The tunica interna forms the interior lining of blood vessels and is in direct contact with the blood. This layer consists of endothelium, which forms a continuous sheet of cells that lines the lumen of vessels. The endothelial cells are involved in many vessel-related activities. The endothelium is physically supported by the underlying basement membrane. The basement membrane is composed largely of collagen fibers that provide both strength and flexibility. The basement membrane anchors the endothelium to the outermost component of the tunica interna, the internal elastic lamina. The internal elastic lamina is a sheet of elastic fibers with numerous openings that allow movement of solutes between the layers. The internal elastic lamina adheres the tunica interna to the tunica media.
The tunica media shows the greatest variation among the five vessel types.
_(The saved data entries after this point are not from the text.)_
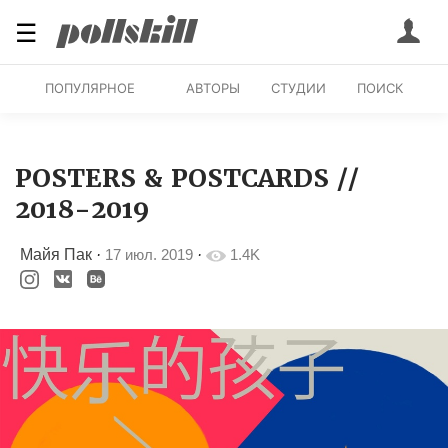
☰
ПОПУЛЯРНОЕ
АВТОРЫ
СТУДИИ
ПОИСК
POSTERS & POSTCARDS //
2018-2019
Майя Пак
·
17 июл. 2019
·
1.4K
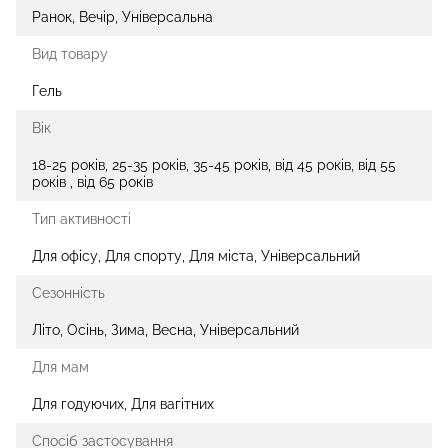
Ранок, Вечір, Універсальна
Вид товару
Гель
Вік
18-25 років, 25-35 років, 35-45 років, від 45 років, від 55
років , від 65 років
Тип активності
Для офісу, Для спорту, Для міста, Універсальний
Сезонність
Літо, Осінь, Зима, Весна, Універсальний
Для мам
Для годуючих, Для вагітних
Спосіб застосування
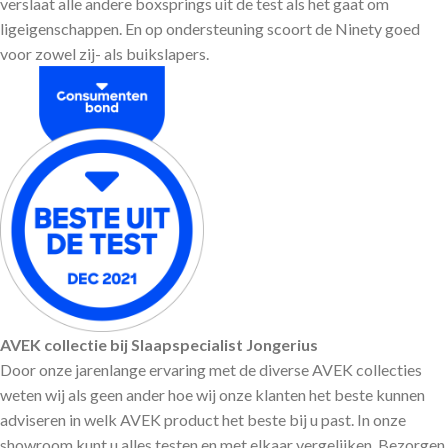
verslaat alle andere boxsprings uit de test als het gaat om
ligeigenschappen. En op ondersteuning scoort de Ninety goed
voor zowel zij- als buikslapers.
AVEK collectie bij Slaapspecialist Jongerius
Door onze jarenlange ervaring met de diverse AVEK collecties
weten wij als geen ander hoe wij onze klanten
het beste kunnen
adviseren in welk AVEK product het beste bij u past. In onze
showroom kunt u alles testen en met elkaar vergelijken. Bezorgen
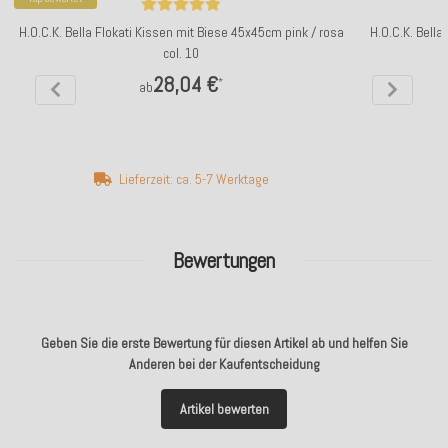
H.O.C.K. Bella Flokati Kissen mit Biese 45x45cm pink / rosa
H.O.C.K. Bella
col. 10
28,04 €
*
ab
Lieferzeit: ca. 5-7 Werktage
Bewertungen
Geben Sie die erste Bewertung für diesen Artikel ab und helfen Sie
Anderen bei der Kaufentscheidung
Artikel bewerten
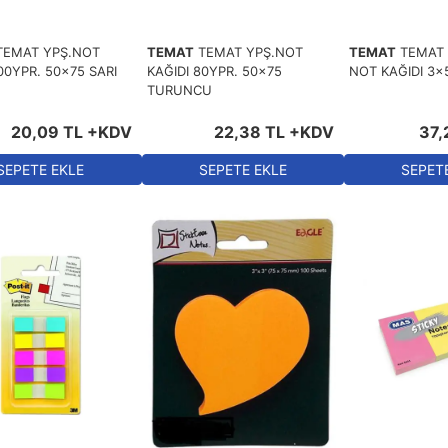
TEMAT YPŞ.NOT
TEMAT
TEMAT YPŞ.NOT
TEMAT
TEMAT 
00YPR. 50x75 SARI
KAĞIDI 80YPR. 50x75
NOT KAĞIDI 3x
TURUNCU
20
,
09
TL
+KDV
22
,
38
TL
+KDV
37
,
SEPETE EKLE
SEPETE EKLE
SEPET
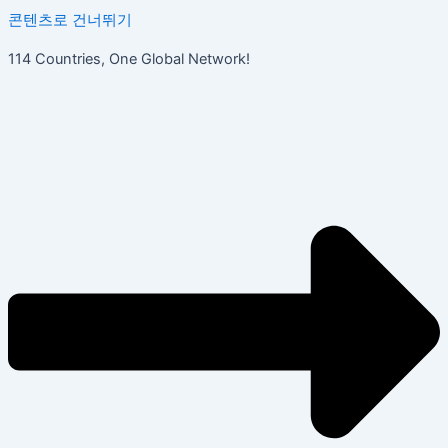
콘텐츠로 건너뛰기
114 Countries, One Global Network!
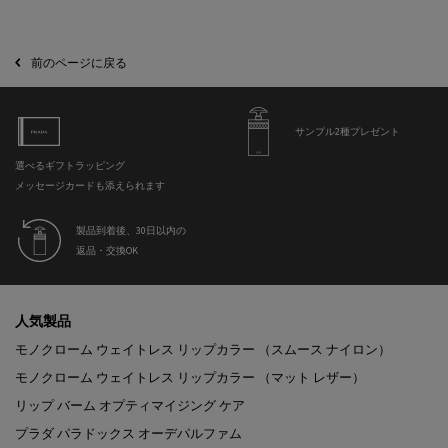
前のページに戻る
サンプル2種プレゼント
選べるギフトラッピング
メッセージカードも添えられます
製品到着後、30日以内の
返品・交換OK
フッターナビゲーション
人気製品
モノクローム ウェイトレス リップカラー （スムース ナイロン）
モノクローム ウェイトレス リップカラー （マット レザー）
リップ バーム オプティマイジング ケア
プラダ パラドックス オーデパルファム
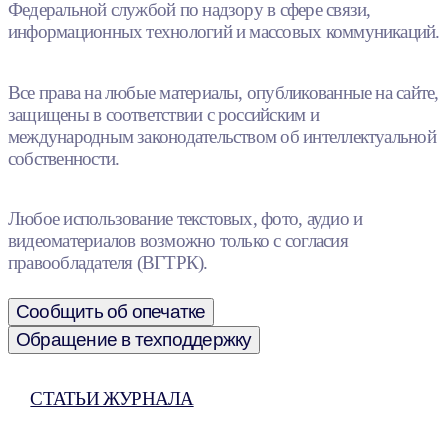
Федеральной службой по надзору в сфере связи,
информационных технологий и массовых коммуникаций.
Все права на любые материалы, опубликованные на сайте,
защищены в соответствии с российским и
международным законодательством об интеллектуальной
собственности.
Любое использование текстовых, фото, аудио и
видеоматериалов возможно только с согласия
правообладателя (ВГТРК).
Сообщить об опечатке
Обращение в техподдержку
СТАТЬИ ЖУРНАЛА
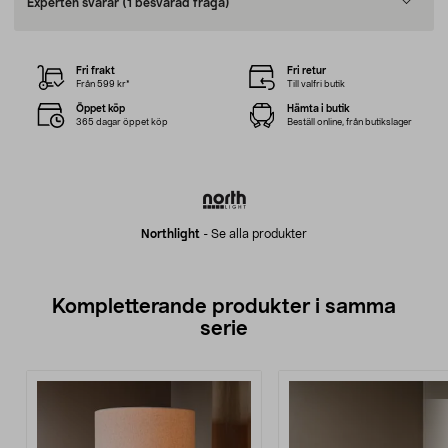
Experten svarar
(1 besvarad fråga)
Fri frakt
Fri retur
Från 599 kr*
Till valfri butik
Öppet köp
Hämta i butik
365 dagar öppet köp
Beställ online, från butikslager
Northlight
-
Se alla produkter
Kompletterande produkter i samma
serie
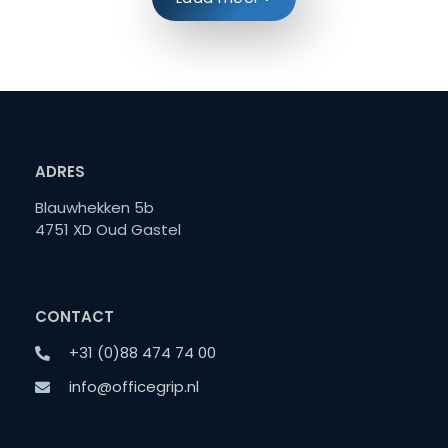
ADRES
Blauwhekken 5b
4751 XD Oud Gastel
CONTACT
+31 (0)88 474 74 00
info@officegrip.nl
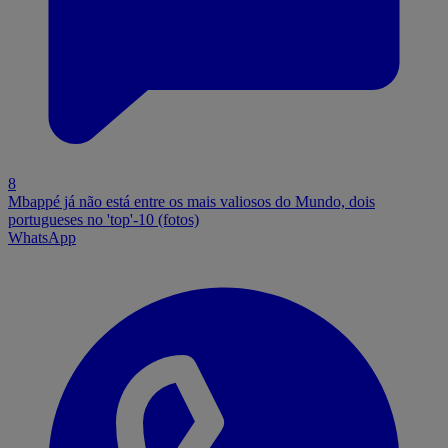
8
Mbappé já não está entre os mais valiosos do Mundo, dois
portugueses no 'top'-10 (fotos)
WhatsApp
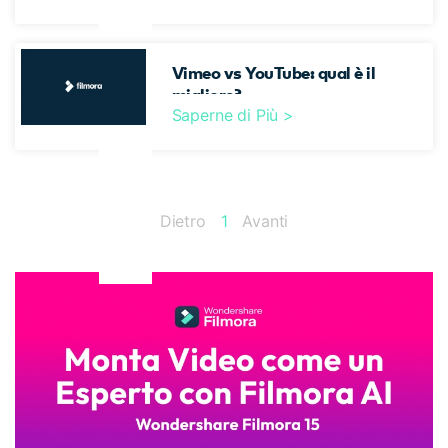
Vimeo vs YouTube: qual è il
migliore?
Saperne di Più >
Dietro
1
Avanti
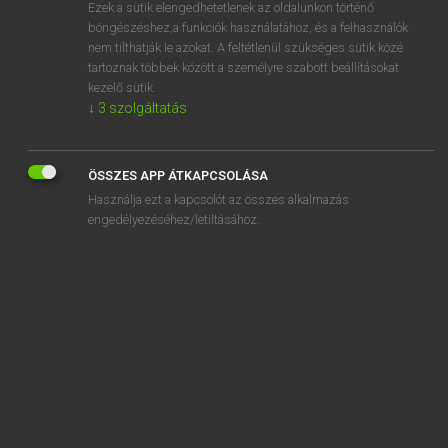
Ezek a sütik elengedhetetlenek az oldalunkon történő
böngészéshez,a funkciók használatához, és a felhasználók
nem tilthatják le azokat. A feltétlenül szükséges sütik közé
Magay Tamás et al.
tartoznak többek között a személyre szabott beállításokat
ANGOL−MAGYAR MŰSZAKI SZÓTÁR
kezelő sütik.
↓
3
szolgáltatás
Kapcsolódó anyagok
aggrade
ÖSSZES APP ÁTKAPCSOLÁSA
aggrading
Használja ezt a kapcsolót az összes alkalmazás
aggrading river
engedélyezéséhez/letiltásához.
aggravate
aggregate
aggregate bin
aggregate bituminizing plant
aggregate capacity
aggregate chart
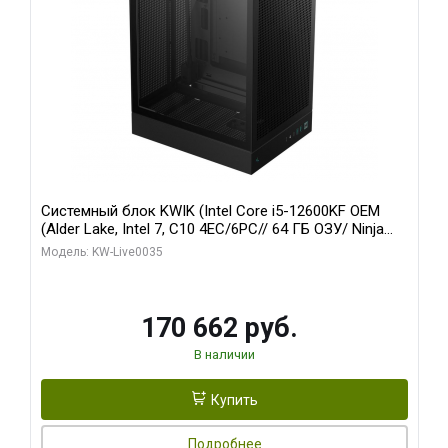
Системный блок KWIK (Intel Core i5-12600KF OEM
(Alder Lake, Intel 7, C10 4EC/6PC// 64 ГБ ОЗУ/ Ninja
Sinotex GTX1650 4GB 128bit GDDR6 DVI DP HDMI 2/
Модель: KW-Live0035
960 ГБ SSD)
170 662 руб.
В наличии
Купить
Подробнее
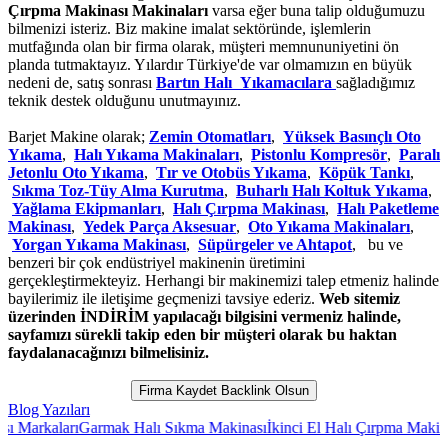
Çırpma Makinası Makinaları
varsa eğer buna talip olduğumuzu
bilmenizi isteriz. Biz makine imalat sektöründe, işlemlerin
mutfağında olan bir firma olarak, müşteri memnununiyetini ön
planda tutmaktayız. Yılardır Türkiye'de var olmamızın en büyük
nedeni de, satış sonrası
Bartın Halı Yıkamacılara
sağladığımız
teknik destek olduğunu unutmayınız.
Barjet Makine olarak;
Zemin Otomatları
,
Yüksek Basınçlı Oto
Yıkama
,
Halı Yıkama Makinaları
,
Pistonlu Kompresör
,
Paralı
Jetonlu Oto Yıkama
,
Tır ve Otobüs Yıkama
,
Köpük Tankı
,
Sıkma Toz-Tüy Alma Kurutma
,
Buharlı Halı Koltuk Yıkama
,
Yağlama Ekipmanları
,
Halı Çırpma Makinası
,
Halı Paketleme
Makinası
,
Yedek Parça Aksesuar
,
Oto Yıkama Makinaları
,
Yorgan Yıkama Makinası
,
Süpürgeler ve Ahtapot
, bu ve
benzeri bir çok endüstriyel makinenin üretimini
gerçekleştirmekteyiz. Herhangi bir makinemizi talep etmeniz halinde
bayilerimiz ile iletişime geçmenizi tavsiye ederiz.
Web sitemiz
üzerinden İNDİRİM yapılacağı bilgisini vermeniz halinde,
sayfamızı sürekli takip eden bir müşteri olarak bu haktan
faydalanacağınızı bilmelisiniz.
Firma Kaydet Backlink Olsun
Blog Yazıları
arı
Garmak Halı Sıkma Makinası
İkinci El Halı Çırpma Makinası
Ev Tipi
This layer is composed of smooth muscle and connective tissue layers. In most vessel types this is the thickest tunic. The smooth muscle cells of the tunica media are oriented such that they encircle the lumen of the vessel. These cells regulate the size of the vessel lumen by contracting or relaxing upon stimulus of associated neurons, circulating hormones or local signaling molecules. The flow and distribution of blood, as well as blood pressure, are controlled by the dilation and contraction of blood vessels. The connective tissue of the tunica media is composed of elastic fibers that are interspersed within the muscle cell layers and that also form a separate sheet-like layer, the external elastic lamina, between the tunica media and tunica externa. The elastic fibers allow vessels to expand and recoil without loss of tension.
This tunic forms the outermost layer, merging with the surrounding tissues and anchoring the blood vessel in place. The tunica externa is composed of mostly collagen fibers. There are many nerves in the tunica externa and, in larger vessels, a system of vessels that supply the vessel tissues called the vasa vasorum.